### EXERCISE DIRECTIONS
Among the entries below, only the lines from the one with "Ніжинська громада отримає субвенцію з" through the one with "Suministros" are to be retyped, exactly and without pictures.

### RECORDS SUPPLIED
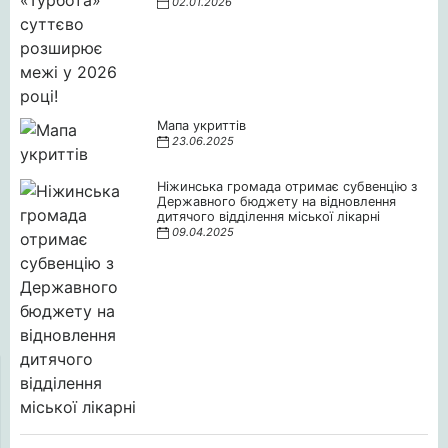
02.01.2026
Мапа укриттів
23.06.2025
Ніжинська громада отримає субвенцію з
Державного бюджету на відновлення
дитячого відділення міської лікарні
09.04.2025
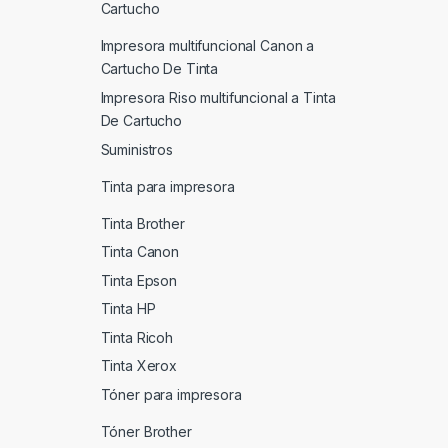
Cartucho
Impresora multifuncional Canon a
Cartucho De Tinta
Impresora Riso multifuncional a Tinta
De Cartucho
Suministros
Tinta para impresora
Tinta Brother
Tinta Canon
Tinta Epson
Tinta HP
Tinta Ricoh
Tinta Xerox
Tóner para impresora
Tóner Brother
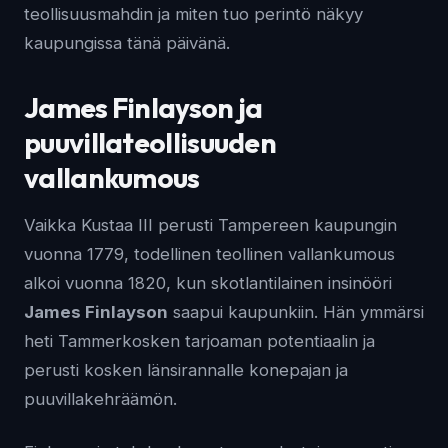
teollisuusmahdin ja miten tuo perintö näkyy
kaupungissa tänä päivänä.
James Finlayson ja
puuvillateollisuuden
vallankumous
Vaikka Kustaa III perusti Tampereen kaupungin
vuonna 1779, todellinen teollinen vallankumous
alkoi vuonna 1820, kun skotlantilainen insinööri
James Finlayson
saapui kaupunkiin. Hän ymmärsi
heti Tammerkosken tarjoaman potentiaalin ja
perusti kosken länsirannalle konepajan ja
puuvillakehräämön.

### OUTPUT
Ніжинська громада отримає субвенцію з
Державного бюджету на відновлення
дитячого відділення міської лікарні
09.04.2025
Cartucho
Impresora multifuncional Canon a
Cartucho De Tinta
Impresora Riso multifuncional a Tinta
De Cartucho
Suministros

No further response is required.